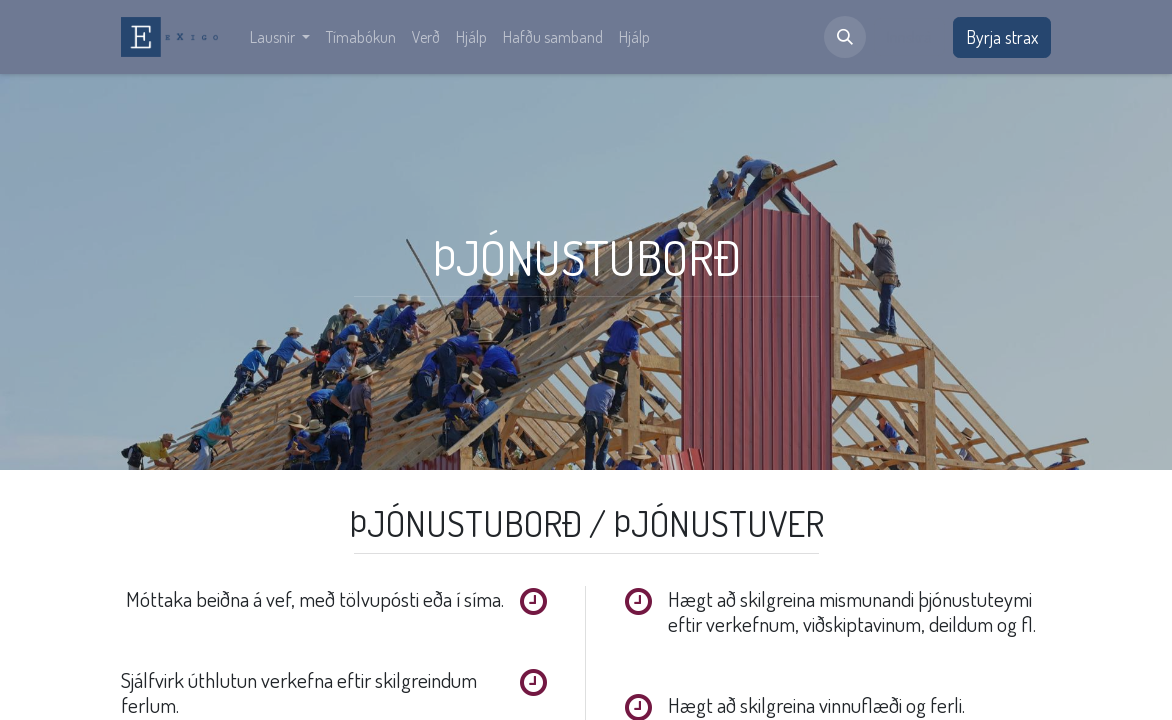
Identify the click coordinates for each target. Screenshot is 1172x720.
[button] (845, 37)
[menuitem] (280, 37)
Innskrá (909, 37)
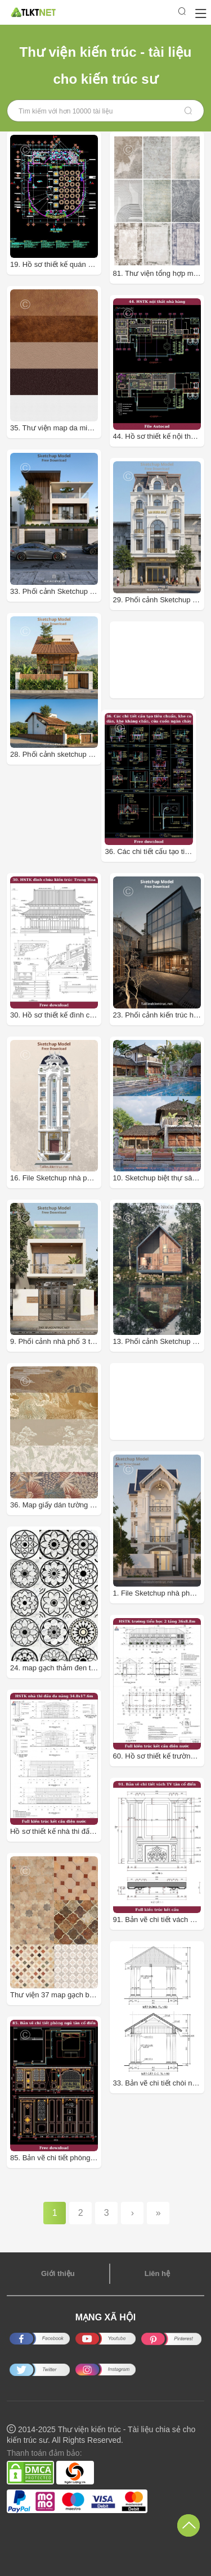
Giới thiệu (58, 2273)
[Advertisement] (162, 660)
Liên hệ (157, 2273)
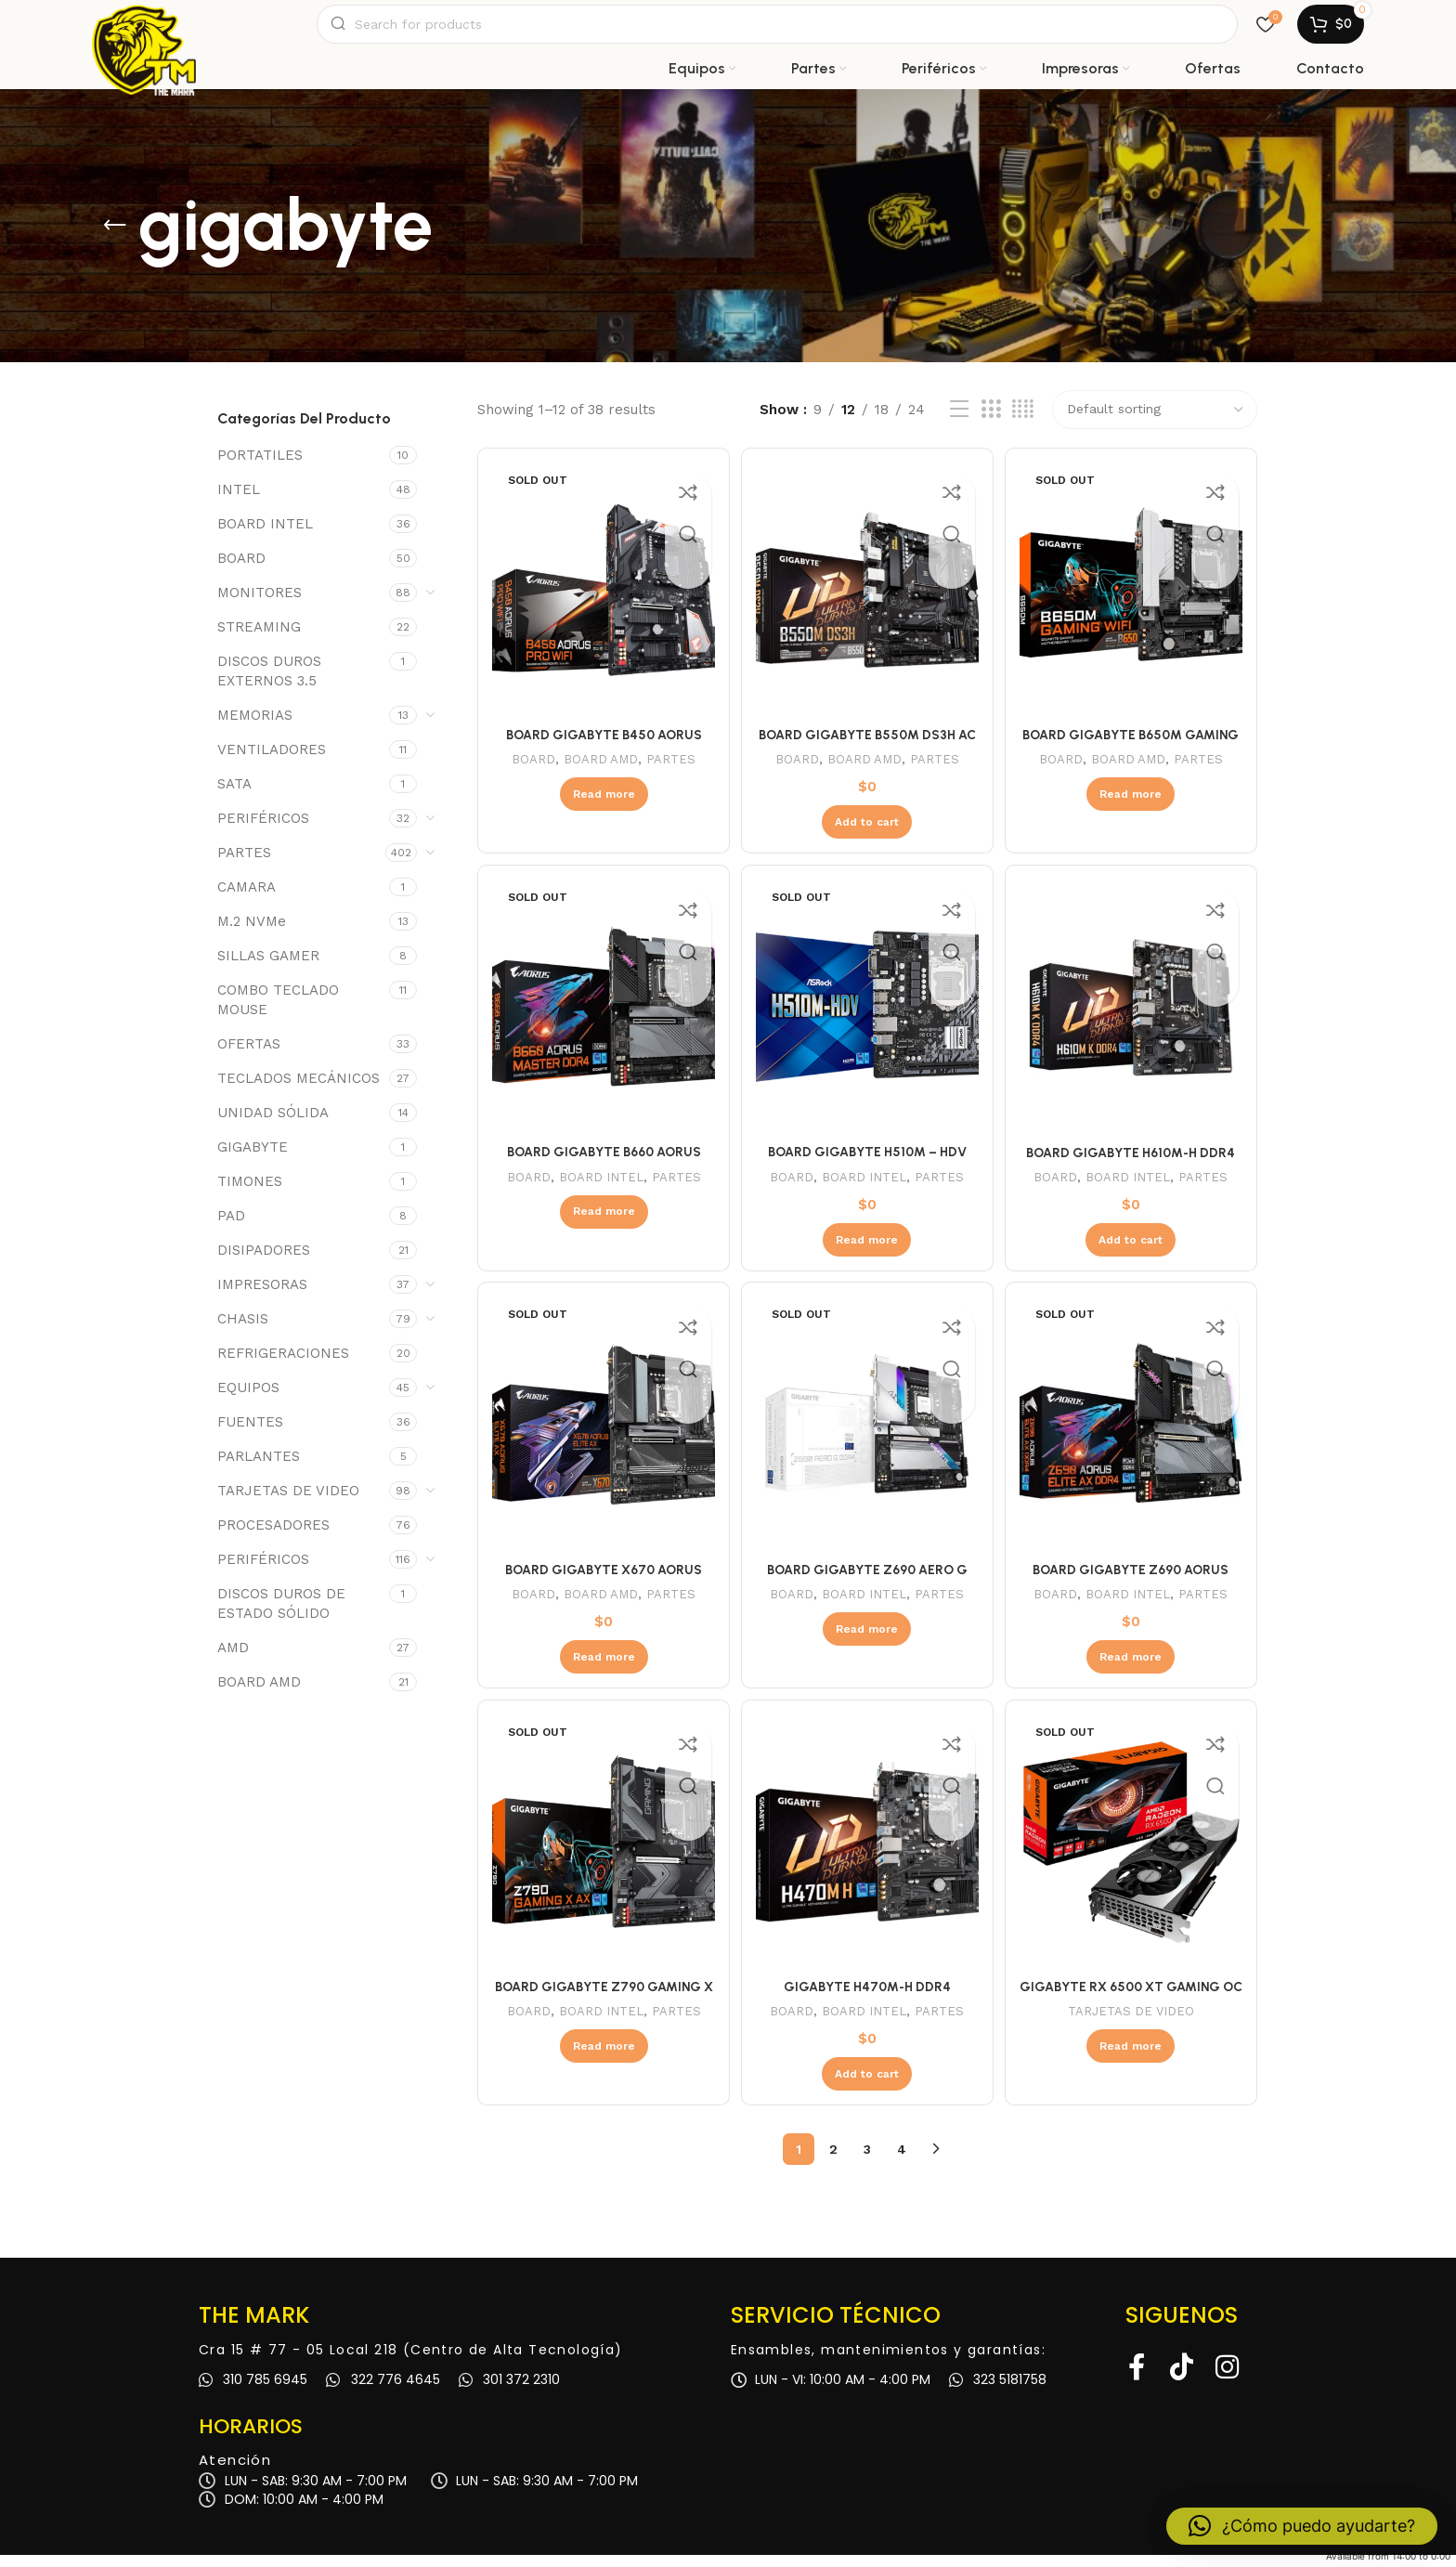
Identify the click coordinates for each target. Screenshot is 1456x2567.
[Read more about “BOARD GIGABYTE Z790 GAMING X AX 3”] (601, 2058)
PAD (231, 1227)
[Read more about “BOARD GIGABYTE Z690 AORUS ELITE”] (1133, 1667)
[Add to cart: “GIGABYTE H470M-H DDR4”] (867, 2086)
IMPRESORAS (262, 1296)
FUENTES (250, 1434)
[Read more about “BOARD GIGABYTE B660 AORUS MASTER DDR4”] (601, 1219)
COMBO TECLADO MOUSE (278, 1012)
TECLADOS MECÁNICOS (298, 1090)
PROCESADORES (273, 1537)
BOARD (241, 570)
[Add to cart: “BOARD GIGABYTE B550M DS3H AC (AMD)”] (867, 828)
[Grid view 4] (1023, 422)
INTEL (238, 501)
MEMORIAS (254, 727)
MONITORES (259, 604)
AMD (233, 1659)
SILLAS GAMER (268, 967)
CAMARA (246, 899)
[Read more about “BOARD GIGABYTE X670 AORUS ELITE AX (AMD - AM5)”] (601, 1667)
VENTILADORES (271, 761)
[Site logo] (144, 29)
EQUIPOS (248, 1399)
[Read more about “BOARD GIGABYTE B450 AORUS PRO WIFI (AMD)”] (601, 800)
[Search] (777, 29)
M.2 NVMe (251, 933)
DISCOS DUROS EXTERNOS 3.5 (269, 683)
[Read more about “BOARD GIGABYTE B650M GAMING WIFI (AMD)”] (1133, 800)
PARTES (244, 864)
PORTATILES (260, 467)
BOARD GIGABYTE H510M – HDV (867, 1160)
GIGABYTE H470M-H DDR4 (867, 1998)
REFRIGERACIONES (283, 1365)
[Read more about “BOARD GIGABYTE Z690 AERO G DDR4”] (867, 1639)
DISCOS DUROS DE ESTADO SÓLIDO (281, 1615)
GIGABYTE (252, 1159)
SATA (234, 796)
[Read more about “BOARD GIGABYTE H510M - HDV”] (867, 1247)
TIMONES (249, 1193)
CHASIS (242, 1331)
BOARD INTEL (265, 536)
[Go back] (115, 237)
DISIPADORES (263, 1262)
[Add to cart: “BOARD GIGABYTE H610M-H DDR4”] (1133, 1247)
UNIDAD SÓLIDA (273, 1124)
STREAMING (259, 639)
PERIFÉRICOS (263, 830)
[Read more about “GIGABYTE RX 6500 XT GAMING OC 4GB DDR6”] (1133, 2058)
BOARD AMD (259, 1694)
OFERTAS (248, 1056)
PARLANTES (258, 1468)
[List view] (959, 422)
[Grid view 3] (991, 422)
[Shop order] (1154, 421)
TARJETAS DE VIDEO (288, 1502)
★ ★ ★ ★ ★ ★ ★
* [EXERCISE] Every line of the listing above that contains "Screenshot" is to be copied.

* [FINAL ANSWER]
Identify the click coordinates for each target. Screenshot is 1172x720.
Identify the click coordinates for each target. Screenshot is 1456x2567.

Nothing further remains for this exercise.